Blackmore’s Night was an under the radar group until last summer when I received free tickets for one of their concerts in North Carolina. At the end of their three hour performance, I was a fan, and began assembling their back catalogue.
Ritchie Blackmore, hard rock guitarist of Deep Purple and Rainbow fame, and singer Candace Night, of blonde hair fame and possessor of one the purest voices in music, have combined in Blackmore’s Night to create a unique rock-renaissance sound – think of a rock band playing before Elizabeth I. The sound can be quirky and offbeat on occasion but can also be beautiful and stunning as well as interesting most of the time.
Paris Moon is a DVD + CD set. The DVD is the heart of the set as it presents a Blackmore’s Night concert recorded at the Olympia Theatre in Paris. This is an entire concert and not a piecemeal, spliced approach that you get from too many artists’ concert releases. As such, this disc gives the viewer and listening an accurate picture of what the group is all about.
Is the DVD as good as seeing them live? No. There is nothing like a live performance for almost any group, but this is still a better live release than most.

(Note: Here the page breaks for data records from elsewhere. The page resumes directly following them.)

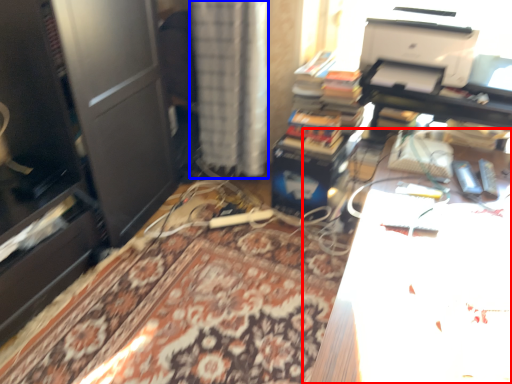 Question: Among these objects, which one is farthest to the camera, table (highlighted by a red box) or curtain (highlighted by a blue box)?

Choices:
 (A) table
 (B) curtain

Answer: (B) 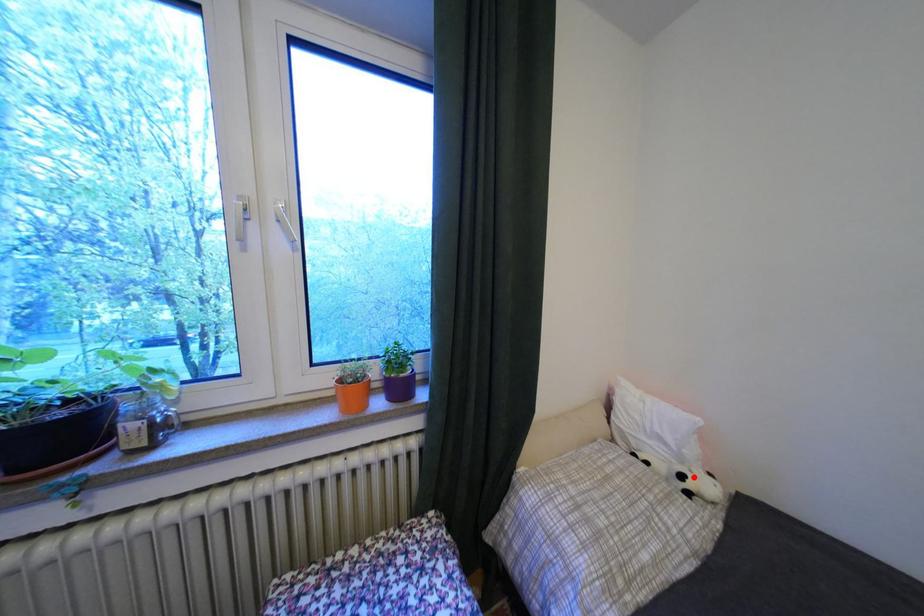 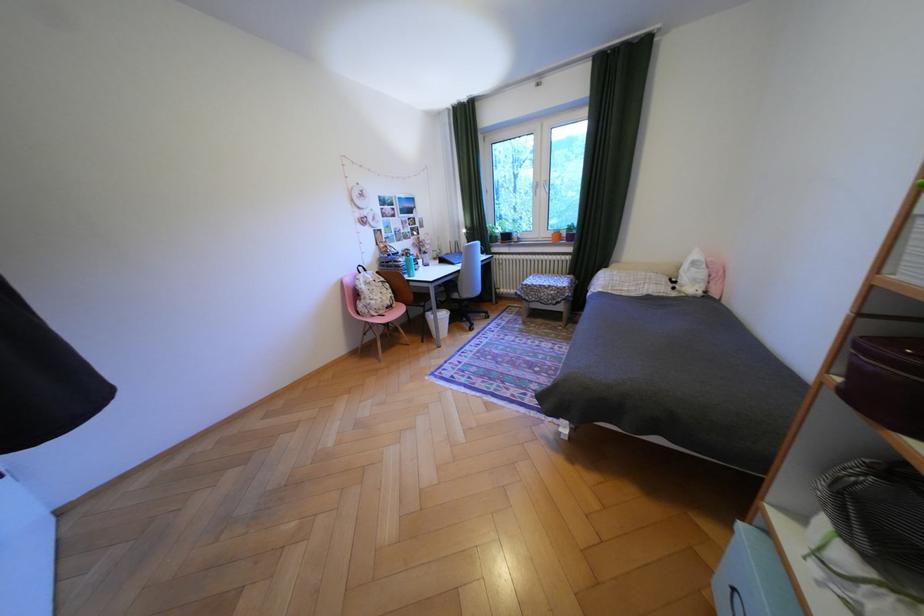 Locate, in the second image, the point that corresponds to the highlighted location in the first image.

(687, 282) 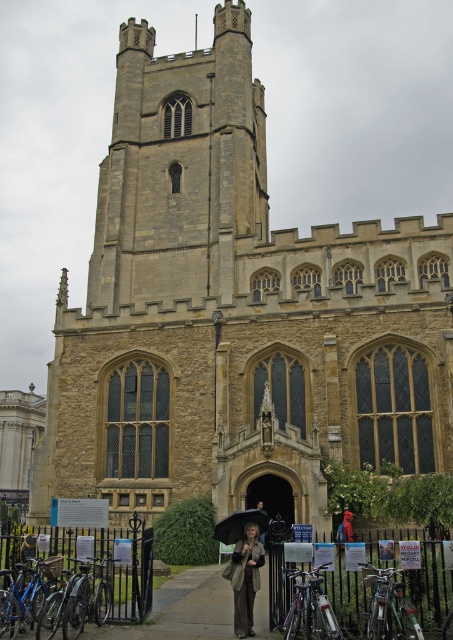 Question: Where is green matte bicycle at lower right located in relation to black matte umbrella at lower center in the image?

Choices:
 (A) below
 (B) above

Answer: (B)

Question: Can you confirm if blue matte bicycle at lower left is bigger than silver metallic bicycle at lower center?

Choices:
 (A) no
 (B) yes

Answer: (A)

Question: Among these objects, which one is nearest to the camera?

Choices:
 (A) blue matte bicycle at lower left
 (B) green matte bicycle at lower right

Answer: (B)

Question: In this image, where is black matte umbrella at lower center located relative to dark gray fabric umbrella at center?

Choices:
 (A) below
 (B) above

Answer: (B)

Question: Which of the following is the closest to the observer?

Choices:
 (A) (1, 634)
 (B) (250, 522)

Answer: (A)

Question: Which point is farther from the camera taking this photo?

Choices:
 (A) (409, 618)
 (B) (106, 572)
 (C) (43, 584)
 (D) (250, 561)

Answer: (B) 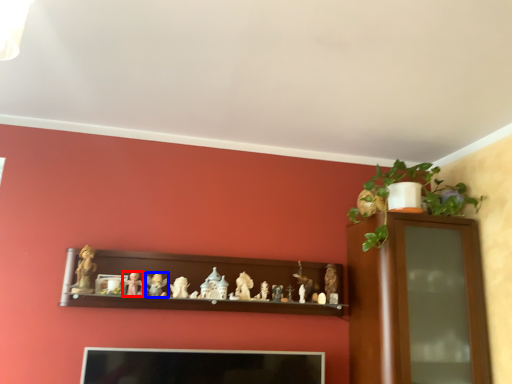 Question: Which object appears closest to the camera in this image, toy (highlighted by a red box) or toy (highlighted by a blue box)?

Choices:
 (A) toy
 (B) toy

Answer: (A) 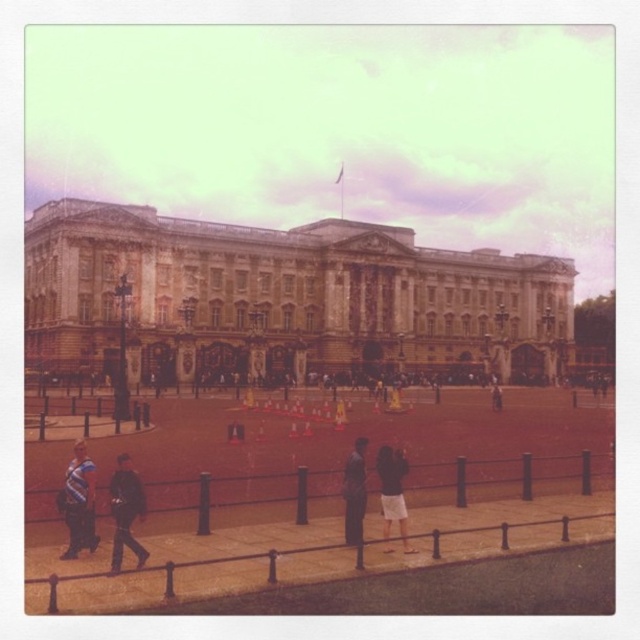 You are a tourist standing in front of the brown stone building at center and the dark brown skirt at center. Which object is larger in size?

The brown stone building at center is bigger than the dark brown skirt at center.

You are standing in front of the grand historic building and see the brown metal fence at lower center and the striped shirt at lower left. Which object is closer to the building?

The brown metal fence at lower center is closer to the building because it is positioned under the striped shirt at lower left, indicating it is in front of the shirt. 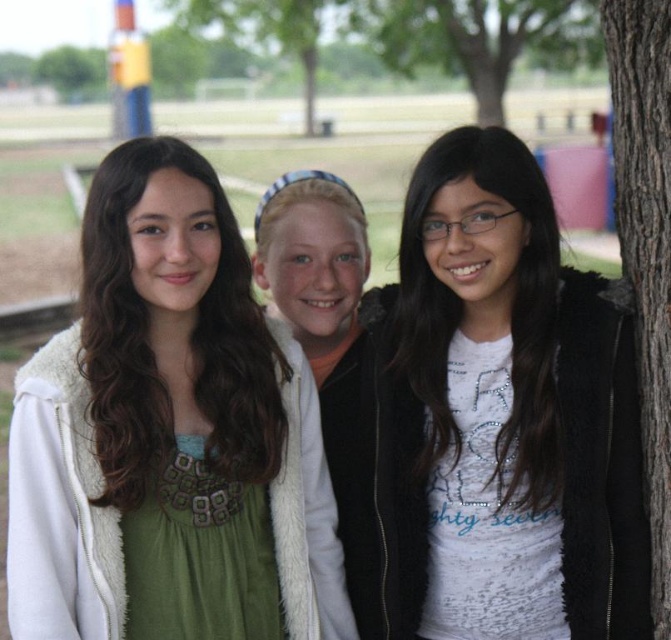 You are trying to decide which clothing item to choose for a photoshoot. You see the green fabric dress at center and the white matte jacket at center. Which one is shorter in height?

The green fabric dress at center is shorter in height compared to the white matte jacket at center. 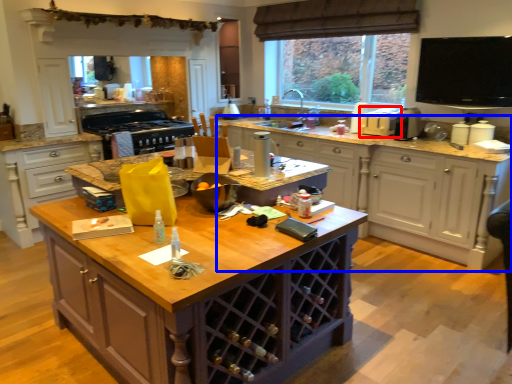 Question: Which point is further to the camera, appliance (highlighted by a red box) or cabinetry (highlighted by a blue box)?

Choices:
 (A) appliance
 (B) cabinetry

Answer: (A) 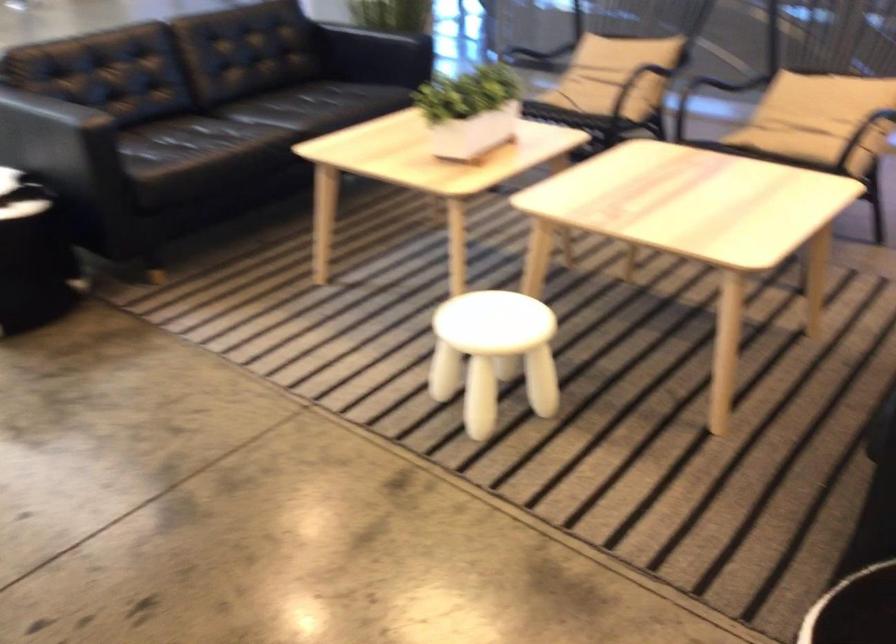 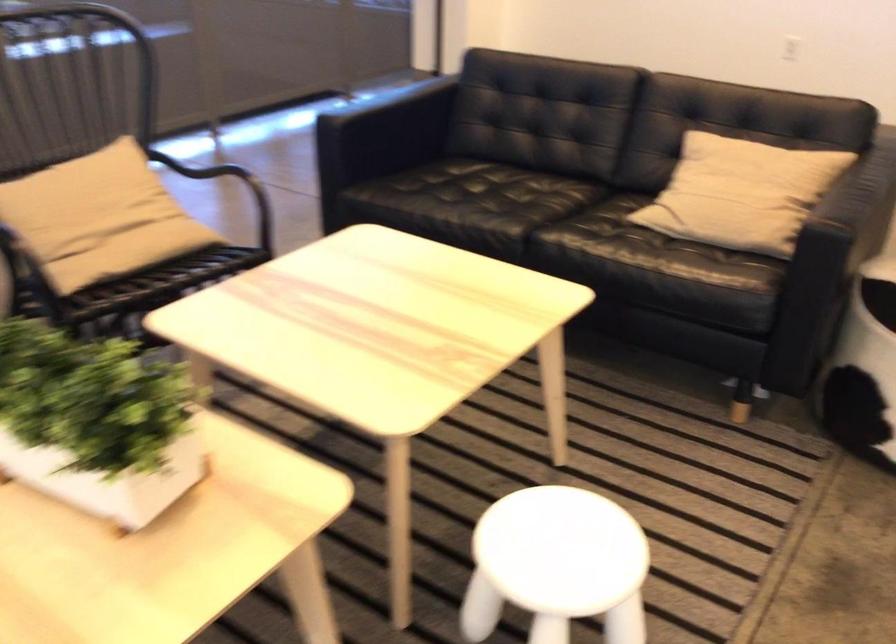 The point at (435, 100) is marked in the first image. Where is the corresponding point in the second image?

(96, 422)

Paris Moon comes with good packaging, clear sound and production, plus an informative booklet.
Blackmore’s Night starts the concert rocking; “Past Times With Good Company” and Ian Anderson’s “Rainbow Blues” are Renaissance with attitude. Ritchie Blackmore proves he can still play the guitar after all these years. His acoustic work here and throughout the album is superior in many was to his present and past electric guitar work, as he shows a preciseness and deftness that is rarely seen. Candace Night established herself as a front woman with stage presence, and shows whether rock or ballad, she possesses one of the superior vocal instruments in music today.
Other highlights include “World Of Stone” with its constant pitch changes and difficult lyrics which are brought to life by Night’s precise annunciation. The moving and reflective ballad, ‘Streets Of London” is complemented nicely by the joyful celebration of life in “Renaissance Fair.” Meanwhile, the old Blackmore-Coverdale warhorse “Soldier Of Fortune” is given a nice twist by going acoustic and being sung by a woman. Night even pulls off Joan Baez’s “Diamonds and Rust.”
Blackmore’s Night concerts always feature audience interaction and participation. The band works hard not only to present their music but to enable the audience to be an intimate part of the concert experience, too. Blackmore and Night play off of each other well; not only is their male-female dynamic interesting but there is also a dark-light, energetic-quiet dynamic at work. Ritchie Blackmore stays mostly in the background and rarely speaks, and is wise enough to let Knight shine up front. The times that he does step forward for extended guitar solos, however, there is no question of who is dominating the spotlight.
The accompanying CD covers no new ground as it presents material from their past ten years, bringing the first ten years of their existence to a close. If, however, you have not been exposed to Blackmore’s Night in the past, this album can be a good introduction to their studio material.
Paris Moon is a good introduction to the musical and concert style of one of the more innovative groups in music today. This set will hopefully leave you wanting more and going to see them in concert if they happen to pass your way. If I had not seen them live myself, I probably would have given this release a straight A, but as such, it gets a shade lower.